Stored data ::

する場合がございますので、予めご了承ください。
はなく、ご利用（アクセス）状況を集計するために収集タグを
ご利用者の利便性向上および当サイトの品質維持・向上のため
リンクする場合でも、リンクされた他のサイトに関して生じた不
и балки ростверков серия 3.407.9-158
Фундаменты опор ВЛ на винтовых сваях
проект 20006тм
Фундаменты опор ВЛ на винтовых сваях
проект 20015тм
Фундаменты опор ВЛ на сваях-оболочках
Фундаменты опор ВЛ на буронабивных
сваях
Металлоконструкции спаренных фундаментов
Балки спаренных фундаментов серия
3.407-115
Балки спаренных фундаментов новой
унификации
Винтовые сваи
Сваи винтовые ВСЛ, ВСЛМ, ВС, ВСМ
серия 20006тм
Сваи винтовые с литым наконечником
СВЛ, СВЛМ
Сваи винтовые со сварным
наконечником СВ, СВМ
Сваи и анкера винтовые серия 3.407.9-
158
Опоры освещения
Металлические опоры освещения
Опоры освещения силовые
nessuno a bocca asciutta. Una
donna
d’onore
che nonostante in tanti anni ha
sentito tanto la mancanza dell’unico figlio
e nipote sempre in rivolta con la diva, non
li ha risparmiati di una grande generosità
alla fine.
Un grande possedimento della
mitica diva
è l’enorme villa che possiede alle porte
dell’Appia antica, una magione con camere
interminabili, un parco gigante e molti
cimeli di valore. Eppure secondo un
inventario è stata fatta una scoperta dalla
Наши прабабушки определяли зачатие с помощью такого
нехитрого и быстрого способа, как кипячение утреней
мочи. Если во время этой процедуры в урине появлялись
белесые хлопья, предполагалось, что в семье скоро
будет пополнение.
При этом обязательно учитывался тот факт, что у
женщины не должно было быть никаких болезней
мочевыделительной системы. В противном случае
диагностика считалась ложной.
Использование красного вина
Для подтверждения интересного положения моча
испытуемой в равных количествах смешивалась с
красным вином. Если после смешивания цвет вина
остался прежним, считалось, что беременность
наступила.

REQUIREMENT ::
Pull out every line of the records above that contains the word "наконечником".

RESULT ::
Сваи винтовые с литым наконечником
наконечником СВ, СВМ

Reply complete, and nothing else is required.